Perhaps combining some of these modalities in patients with both successful and unsuccessful responses to SNM may provide more clinical insight as to the mechanism of action and predict who may be a good candidate for implant.
Although not currently approved in the United States for the treatment of anal incontinence, SNM is approved for this indication in Europe. Additionally, many are now looking at treating constipation disorders with SNM. Several studies have demonstrated the efficacy of this therapy in treating anal incontinence, yet few have looked at the potential mechanism of action. In a recent study by Vitton et al., using a cat model, they were able to demonstrate that SNM inhibited colonic activity as well as enhanced internal anal sphincter activity. These findings were seen with stimulation of the dorsal nerve roots, whereas stimulation of the central end of the nerve roots resulted in an increase in colonic activity . Dinning et al. studied the effects of SNS on patients with proven slow-transit constipation and found that stimulation of the S3 nerve root significantly increased the pan-colonic antegrade propagating sequence. In contrast, stimulation of the S2 nerve root resulted in a significantly increased retrograde propagation sequence. These preliminary findings may have an implication in choosing the most appropriate location for stimulation based on the presenting symptom.
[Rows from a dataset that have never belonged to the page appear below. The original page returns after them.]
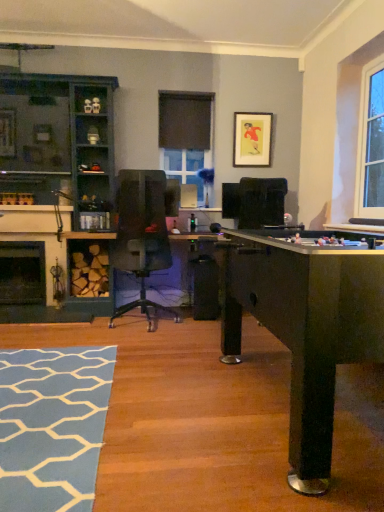 At what (x,y) coordinates should I click in order to perform the action: click on free space above black matte fireplace at lower left, which is the second fireplace in back-to-front order (from a real-world perspective). Please return your answer as a coordinate pair (x, y). Looking at the image, I should click on (30, 212). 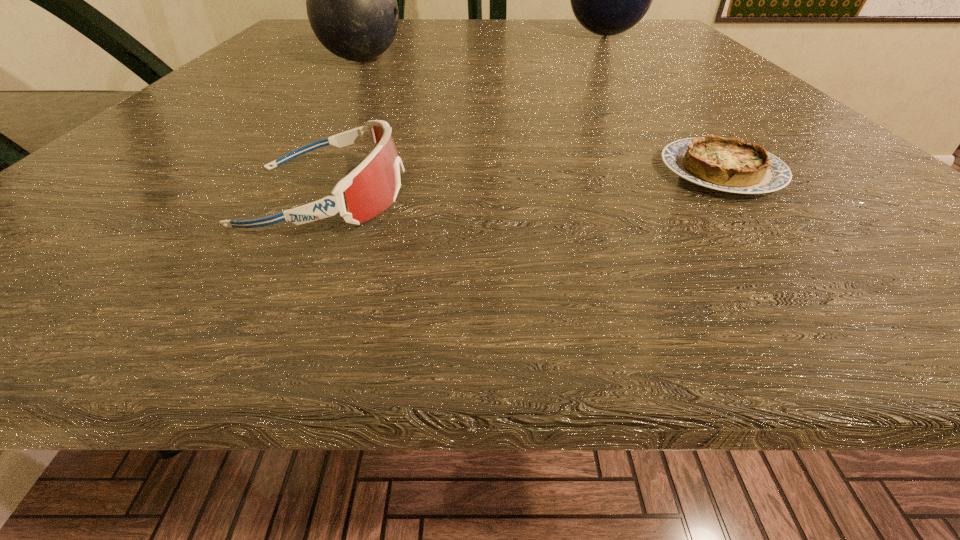 Locate an element on the screen. The image size is (960, 540). vacant region at the left edge of the desktop is located at coordinates (269, 60).

Where is `free spot at the right edge of the desktop`? The image size is (960, 540). free spot at the right edge of the desktop is located at coordinates (768, 199).

Identify the location of vacant region at the far right corner of the desktop. [607, 42].

Where is `free point at the near right corner`? This screenshot has height=540, width=960. free point at the near right corner is located at coordinates (861, 242).

In order to click on free spot between the second shortest object and the shortest object in this screenshot , I will do `click(523, 184)`.

Where is `free spot between the shortest object and the right bowling ball`? free spot between the shortest object and the right bowling ball is located at coordinates (662, 103).

This screenshot has height=540, width=960. In order to click on free space between the third tallest object and the left bowling ball in this screenshot , I will do click(344, 128).

The width and height of the screenshot is (960, 540). What are the coordinates of `free spot between the second shortest object and the farther bowling ball` in the screenshot? It's located at (465, 116).

Where is `free space between the quiche and the second farthest object`? free space between the quiche and the second farthest object is located at coordinates (541, 116).

This screenshot has height=540, width=960. I want to click on vacant area that lies between the farther bowling ball and the second shortest object, so click(465, 116). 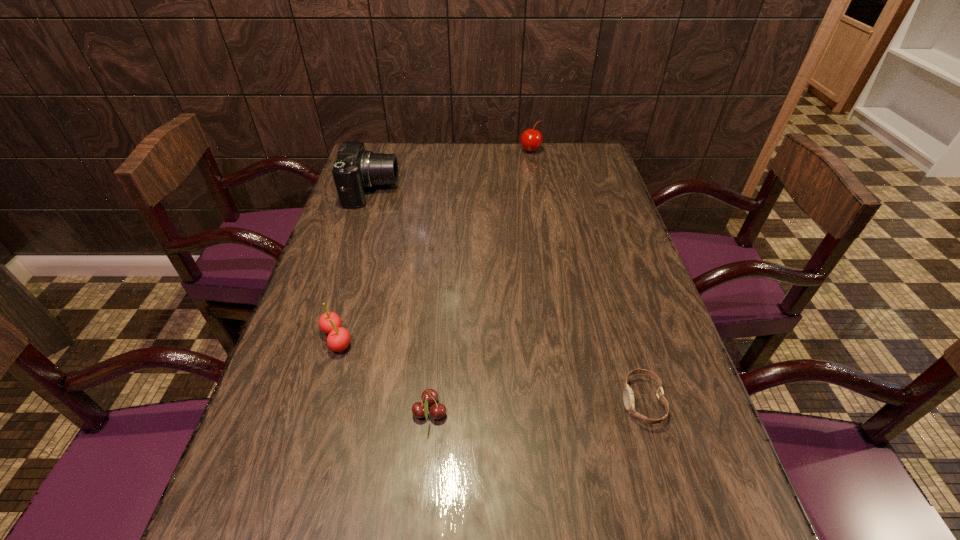 What are the coordinates of `cherry present at the left edge` in the screenshot? It's located at (338, 339).

You are a GUI agent. You are given a task and a screenshot of the screen. Output one action in this format:
    pyautogui.click(x=<x>, y=<y>)
    Task: Click on the object at the right edge
    Image resolution: width=960 pixels, height=540 pixels.
    Given the screenshot: What is the action you would take?
    pyautogui.click(x=628, y=397)

At what (x,y) coordinates should I click in order to perform the action: click on object that is positioned at the far left corner. Please return your answer as a coordinate pair (x, y). Looking at the image, I should click on (355, 169).

Image resolution: width=960 pixels, height=540 pixels. Identify the location of vacant region at the left edge of the desktop. (353, 348).

This screenshot has width=960, height=540. I want to click on vacant space at the right edge, so click(x=656, y=348).

The width and height of the screenshot is (960, 540). Identify the location of free space at the far right corner of the desktop. (588, 173).

Locate an element on the screen. The height and width of the screenshot is (540, 960). unoccupied position between the farthest object and the shortest object is located at coordinates (587, 276).

This screenshot has width=960, height=540. In order to click on free space between the second cherry from left to right and the farthest cherry in this screenshot , I will do `click(480, 281)`.

Locate an element on the screen. This screenshot has height=540, width=960. vacant area that lies between the second farthest object and the leftmost cherry is located at coordinates (354, 265).

Find the location of a particular element. vacant space that is in between the camera and the leftmost cherry is located at coordinates (354, 265).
Sacral neuromodulation has gained wider acceptance and the number of implants has risen exponentially over the past few years. Despite the vast improvements in technique for lead placement, tools for predicting good candidates for therapy or optimizing the surgical outcomes have lagged behind. The use of electrodiagnostic techniques has been shown in small studies to have benefit in both these areas, as well as helping to elucidate the mechanism of action (Table 2). Additionally, these techniques may prove to be a valuable tool in reprogramming refractory patients. As we move on to alternate sites for implant and expand our indications for neuromodulation, the use of electrodiagnostic techniques may become an essential part of the procedure.
Conflicts of interest Dr. Noblett is a proctor for Medtronic.